N.D., Not detected. 

When a yeast strain expressing AtBR6ox was incubated with [2H6]6-DeoxoCS, both [2H6]CS and [2H6]6-OHCS were identified as metabolites (Tables I and II), whereas BL was not identified in this incubation. From this result, we concluded that AtBR6ox encodes a steroid-6-oxidase. Other 6-deoxo compounds were also fed to the yeast to know whether these can be substrates for the AtBR6ox enzyme. It was found that [2H6]6-DeoxoTY, [2H6]6-Deoxo3DT, and [2H6]6-DeoxoTE were converted to [2H6]TY, [2H6]3DT, and [2H6]TE, respectively. However, [2H6]6-DeoxoCT and [2H6]CN were not converted to [2H6]cathasterone (CT) and [2H6]6-OxoCN, respectively (Tables I and II). No conversion was detected in a yeast strain that was transformed only with the vector, pYeDP60.

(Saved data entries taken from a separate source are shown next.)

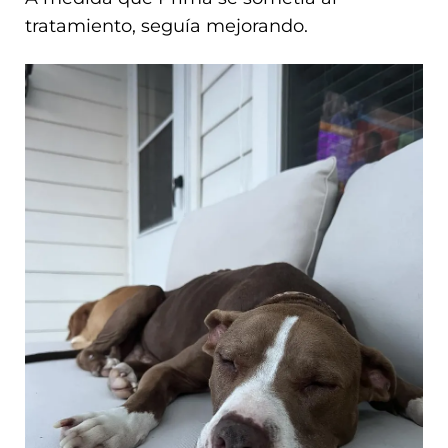
tratamiento, seguía mejorando.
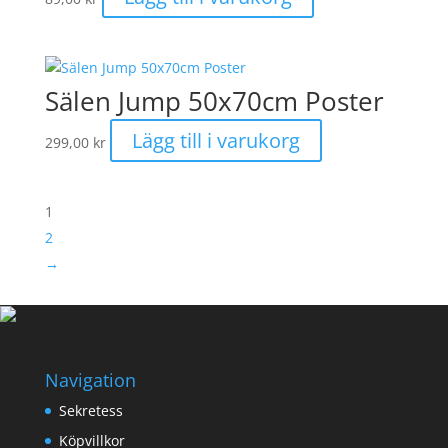
Sälen Jump 50x70cm Poster
Lägg till i varukorg
299,00
kr
1
2
→
Navigation
Sekretess
Köpvillkor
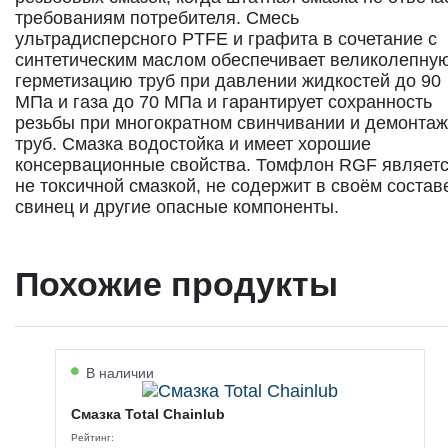
требованиям потребителя. Смесь
ультрадисперсного PTFE и графита в сочетание с
синтетическим маслом обеспечивает великолепну
герметизацию труб при давлении жидкостей до 90
МПа и газа до 70 МПа и гарантирует сохранность
резьбы при многократном свинчивании и демонта
труб. Смазка водостойка и имеет хорошие
консервационные свойства. Томфлон RGF являет
не токсичной смазкой, не содержит в своём состав
свинец и другие опасные компоненты.
Похожие продукты
В наличии
Смазка Total Chainlub
Рейтинг:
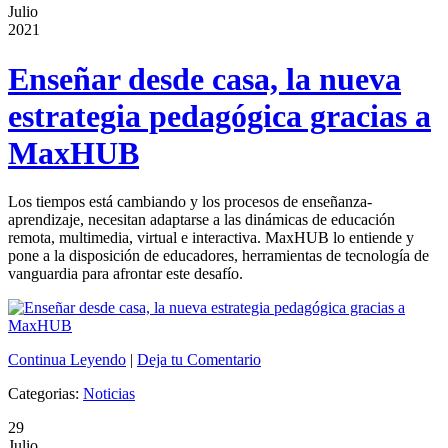
Julio
2021
Enseñar desde casa, la nueva
estrategia pedagógica gracias a
MaxHUB
Los tiempos está cambiando y los procesos de enseñanza-
aprendizaje, necesitan adaptarse a las dinámicas de educación
remota, multimedia, virtual e interactiva. MaxHUB lo entiende y
pone a la disposición de educadores, herramientas de tecnología de
vanguardia para afrontar este desafío.
Continua Leyendo
|
Deja tu Comentario
Categorias:
Noticias
29
Julio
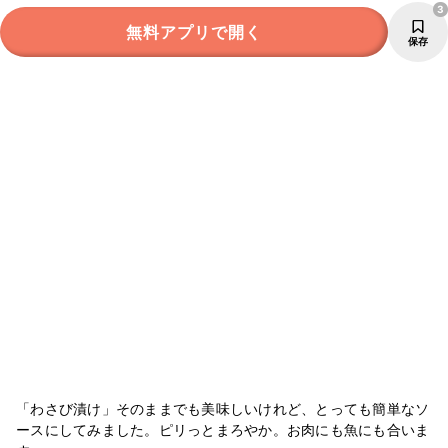
3
無料アプリで開く
保存
「わさび漬け」そのままでも美味しいけれど、とっても簡単なソ
ースにしてみました。ピリっとまろやか。お肉にも魚にも合いま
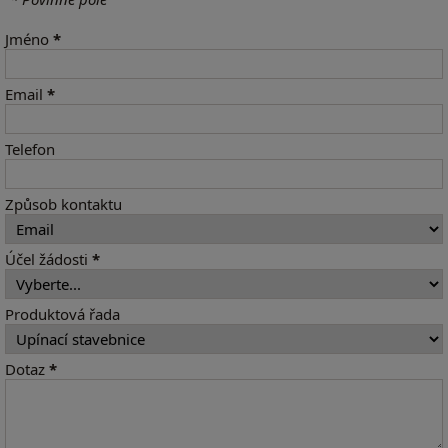
Jméno
*
Email
*
Telefon
Způsob kontaktu
Účel žádosti
*
Produktová řada
Dotaz
*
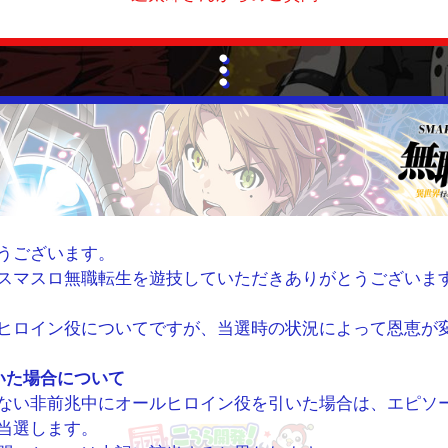
うございます。
スマスロ無職転生を遊技していただきありがとうございま
ヒロイン役についてですが、当選時の状況によって恩恵が
いた場合について
ない非前兆中にオールヒロイン役を引いた場合は、エピソ
当選します。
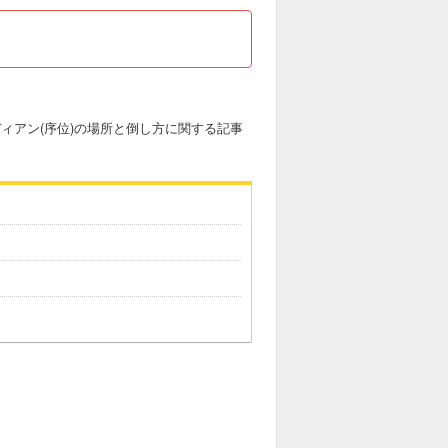
ディアン(序位)の場所と倒し方に関する記事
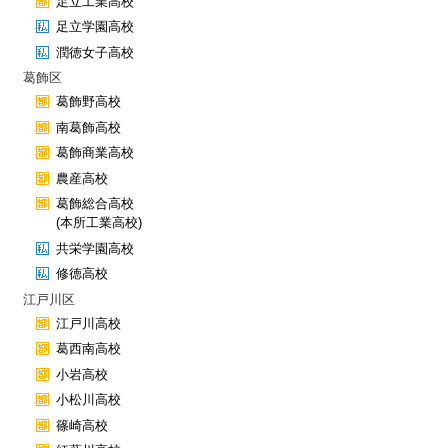
足立工業高校
足立学園高校
潤徳女子高校
葛飾区
葛飾野高校
南葛飾高校
葛飾商業高校
農産高校
葛飾総合高校
(本所工業高校)
共栄学園高校
修徳高校
江戸川区
江戸川高校
葛西南高校
小岩高校
小松川高校
篠崎高校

A yeast strain expressing the tomato Dwarf gene was also examined for its substrate specificity using the same 6-deoxo BRs, revealing that the transformant had the same substrate specificity as the AtBR6ox-expressing yeast (Table III).

DISCUSSION

We isolated the AtBR6ox gene, an Arabidopsis ortholog of the tomato Dwarf gene. The primary structure of the isolated AtBR6ox gene suggests that it belongs to the P450 superfamily. Phylogenic sequence comparison in Figure 3 revealed that it is most similar to the tomato Dwarf gene, among known P450s. AtBR6ox and its homologs form a family with CPD and DWF4, BR-related P450 genes, in a phylogenic tree. The only exception is the maize (Zea mays) Dwarf3 gene that was reported to be involved in gibberellin biosynthesis (Winkler and Helentjaris 1995). The present work demonstrated that AtBR6ox and tomato Dwarf are involved in C-6 oxidation, and hence the corresponding proteins were designated BR-6-oxidases. Sequence comparison in Figure 2A revealed the existence of consensus amino acid sequences for BR-6-oxidases. On the other hand, sequence comparison in Figure 2B revealed consensus sequences in Arabidopsis P450 mono-oxygenases in CYP85 and CYP90 families suggesting specified protein structures. Most members of these families are involved in BR biosynthesis.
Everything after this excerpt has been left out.